The wild excitement of a summer afternoon on Calton Hill. Photo by Alistair Gentry.
I love Scotland. I was very happy living in Edinburgh, but my brain chemistry wasn’t. Seasonal Affective Disorder made me disinclined to stay: going directly from there to live and work in subtropical Hong Kong, where I could be (and was) on the beach in November just dotted the i’s and crossed the t’s. After that experience of liberation from the tyranny of grey skies, it would have been masochistic to go back. Even living in Norway in the depths of winter wasn’t half as grim to me; in fact it was rather thrilling and the inclement weather felt like a pleasant challenge rather than ten tons of depression fuel, perhaps because I knew better weather would come… and it did, and all the Norwegians were out doing wholesome, healthy outdoors things the moment it became the slightest bit feasible, including even my neighbour the black metal guy and his smackhead-looking girlfriend. I was surrounded by Norwegians as well, of course, who are probably the most pragmatic and funniest people I’ve ever met, in a nation that just gets on with things instead of doing what the UK does and grinding to a whinging, self-dramatising halt whenever it snows, rains or gets windy. Which, incidentally, is normal and expected here so I still don’t know why it takes our transportation and infrastructure services by surprise every single damn time.

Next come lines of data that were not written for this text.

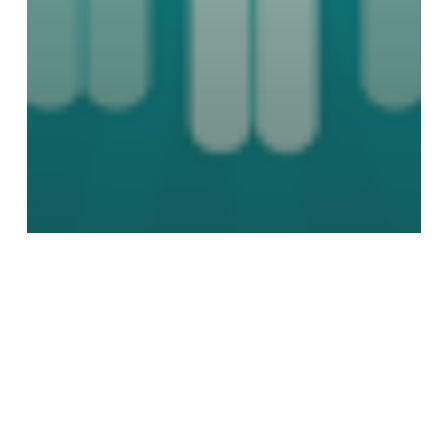
Marketing
Public Relation
Social Media
Social Media Sweats Equinox’s New
Member Ban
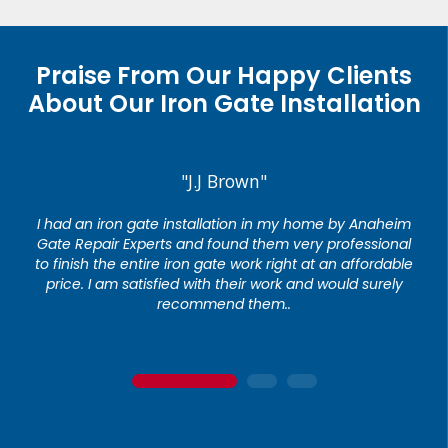
Praise From Our Happy Clients
About Our Iron Gate Installation
"J.J Brown"
I had an iron gate installation in my home by Anaheim
Gate Repair Experts and found them very professional
to finish the entire iron gate work right at an affordable
price. I am satisfied with their work and would surely
recommend them..
1
2
3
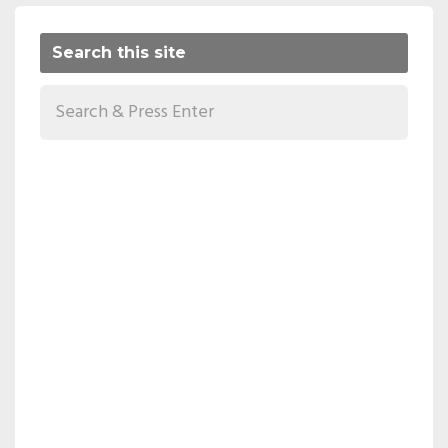
Search this site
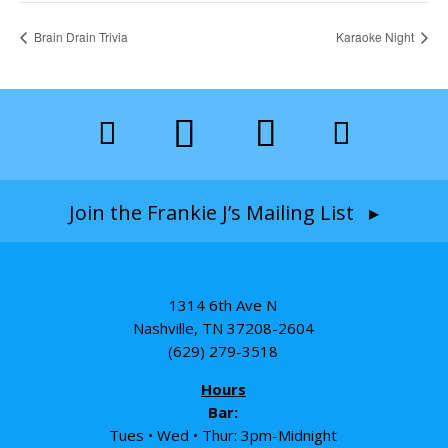
Brain Drain Trivia
Karaoke Night
Join the Frankie J’s Mailing List ▸
1314 6th Ave N
Nashville, TN 37208-2604
(629) 279-3518
Hours
Bar:
Tues • Wed • Thur: 3pm-Midnight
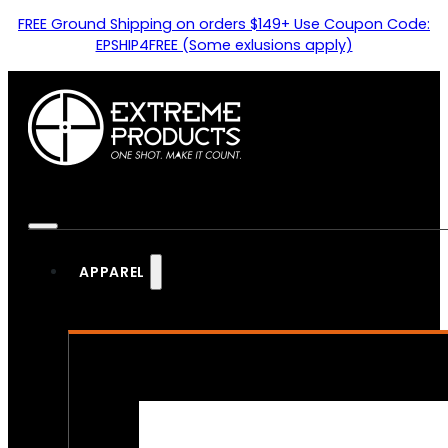
FREE Ground Shipping on orders $149+ Use Coupon Code:
EPSHIP4FREE (Some exlusions apply)
APPAREL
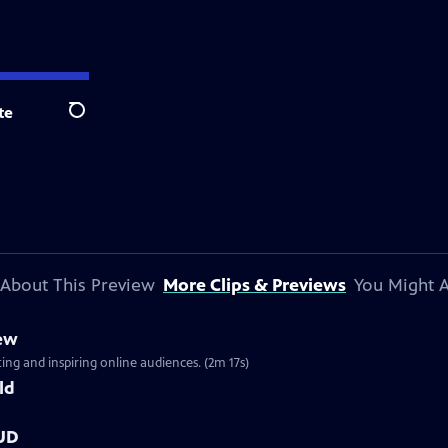
te
Search
About This Preview
More Clips & Previews
You Might A
iew
ng and inspiring online audiences. (2m 17s)
ld
OUD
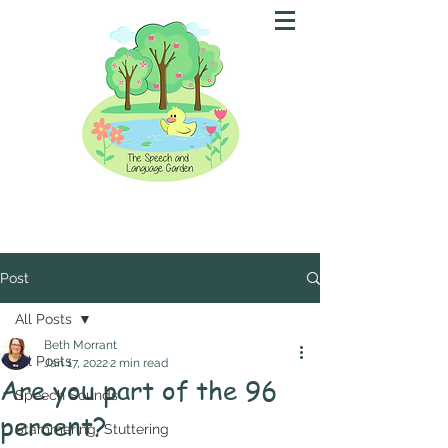
Post
All Posts
Beth Morrant
All Posts
Jan 17, 2022
2 min read
Are you part of the 96
Speech Sounds
percent?
Stammering/Stuttering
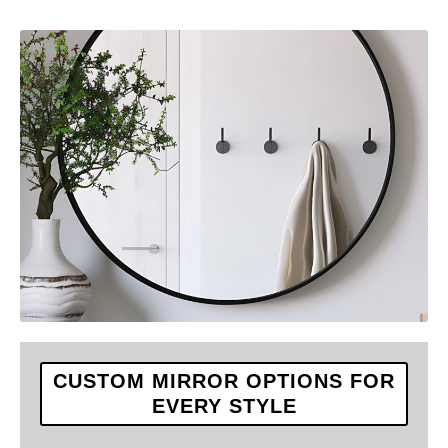
CUSTOM MIRROR OPTIONS FOR
EVERY STYLE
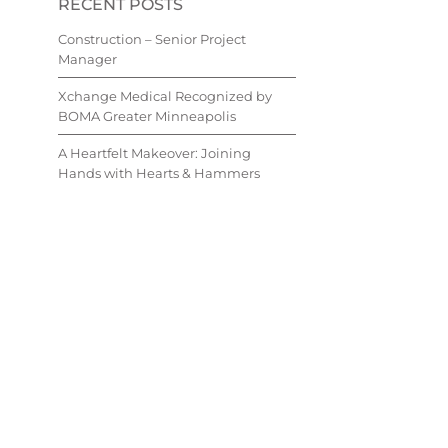
RECENT POSTS
Construction – Senior Project
Manager
Xchange Medical Recognized by
BOMA Greater Minneapolis
A Heartfelt Makeover: Joining
Hands with Hearts & Hammers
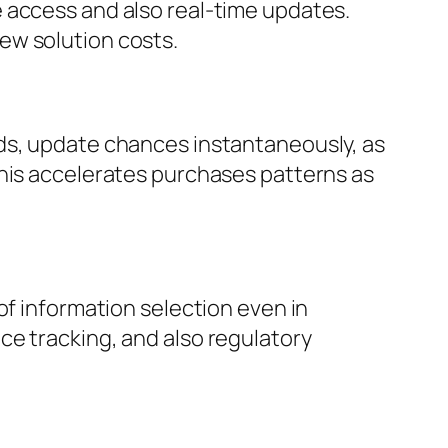
 access and also real-time updates.
ew solution costs.
rds, update chances instantaneously, as
This accelerates purchases patterns as
of information selection even in
ce tracking, and also regulatory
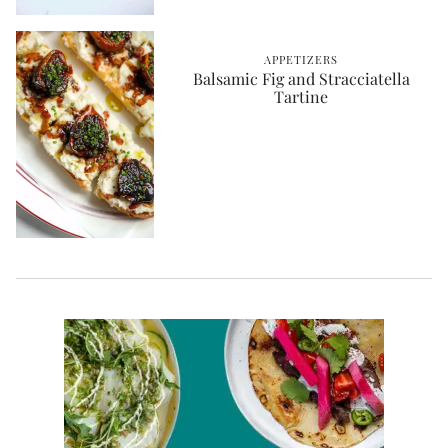
APPETIZERS
Balsamic Fig and Stracciatella
Tartine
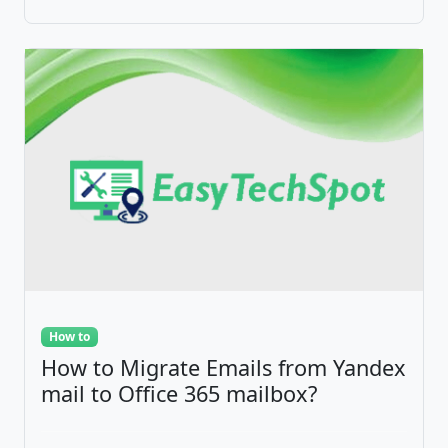
How to
How to Migrate Emails from Yandex
mail to Office 365 mailbox?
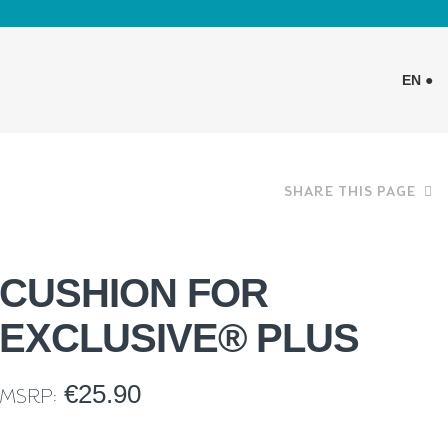
EN ●
SHARE THIS PAGE
CUSHION FOR
EXCLUSIVE® PLUS
€
25.90
MSRP:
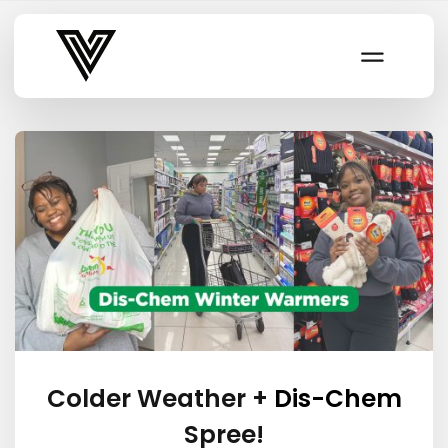
Varsity Vibe
Colder Weather +
Dis-Chem
Spree!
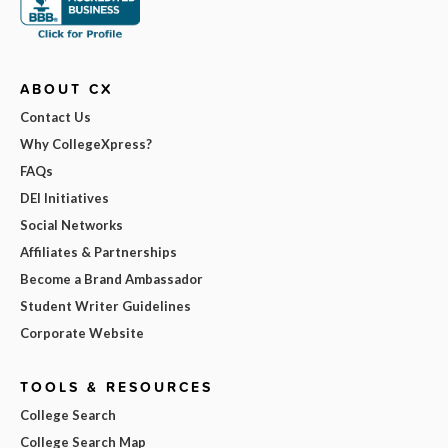
ABOUT CX
Contact Us
Why CollegeXpress?
FAQs
DEI Initiatives
Social Networks
Affiliates & Partnerships
Become a Brand Ambassador
Student Writer Guidelines
Corporate Website
TOOLS & RESOURCES
College Search
College Search Map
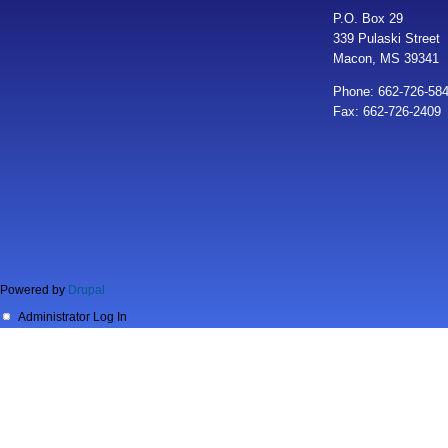
P.O. Box 29
339 Pulaski Street
Macon, MS 39341
Phone: 662-726-58
Fax: 662-726-2409
Powered by
Drupal
Administrator Log In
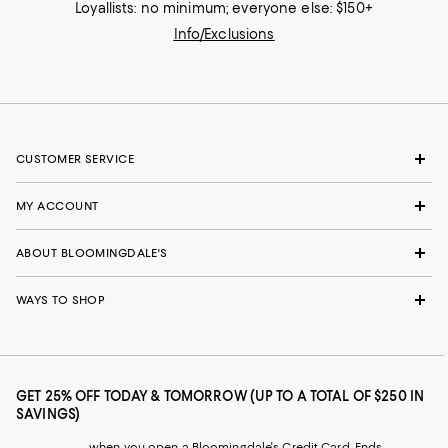
Loyallists: no minimum; everyone else: $150+
Info/Exclusions
CUSTOMER SERVICE
MY ACCOUNT
ABOUT BLOOMINGDALE'S
WAYS TO SHOP
GET 25% OFF TODAY & TOMORROW (UP TO A TOTAL OF $250 IN
SAVINGS)
when you open a Bloomingdale's Credit Card. Ends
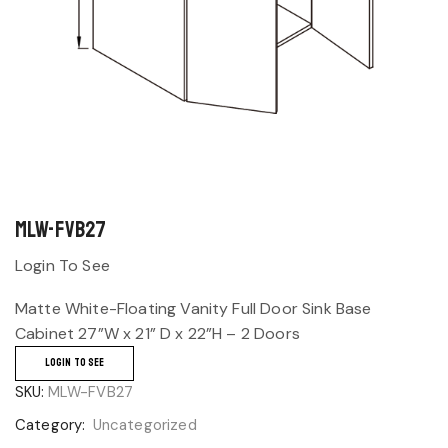
MLW-FVB27
Login To See
Matte White-Floating Vanity Full Door Sink Base
Cabinet 27”W x 21” D x 22”H – 2 Doors
LOGIN TO SEE
SKU:
MLW-FVB27
Category:
Uncategorized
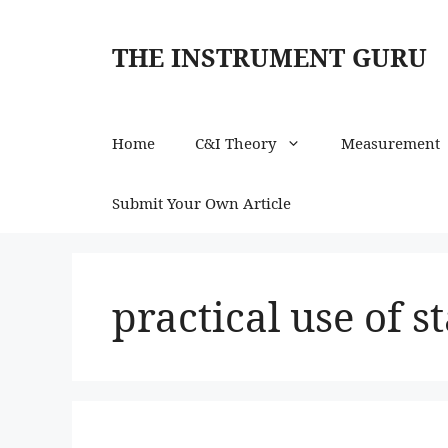
Skip
to
THE INSTRUMENT GURU
content
Home
C&I Theory
Measurement
Submit Your Own Article
practical use of s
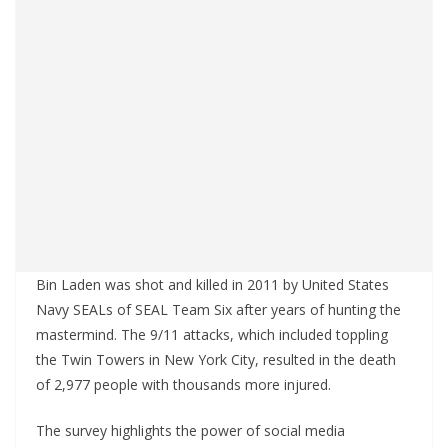
Bin Laden was shot and killed in 2011 by United States
Navy SEALs of SEAL Team Six after years of hunting the
mastermind. The 9/11 attacks, which included toppling
the Twin Towers in New York City, resulted in the death
of 2,977 people with thousands more injured.
The survey highlights the power of social media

Scots have their finer qualities, too, but it’s no coincidence that the word “dour” is a Scottish one either. You won’t get much sympathy from anyone in the British Isles if you complain about the weather even if it’s literally making you suicidal, because everyone feels equally oppressed and personally targeted by it. I doubt anybody British or anybody who’s been to Britain will need to be officially diagnosed with S.A.D. to know exactly how (the recently discussed) Edinburgh native Robert Louis Stevenson was feeling when he wrote this:
“Edinburgh pays cruelly for her high seat in one of the vilest climates under heaven. She is liable to be beaten upon by all the winds that blow, to be drenched with rain, to be buried in cold sea fogs out of the east, and powdered with snow as it comes flying southward from the Highland hills. The weather is raw and boisterous in winter, shifty and uncongenial in summer, and a downright necrological purgatory in the spring…”
(Robert Louis Stevenson, ‘Edinburgh: Picturesque Notes’, 1878.)
RLS went off to the South Seas in search of some relief from his bad chest, his general sickliness, and the misery-making environs of Auld Reekie, but he died quite soon afterwards on his tropical island, of a brain haemorrhage.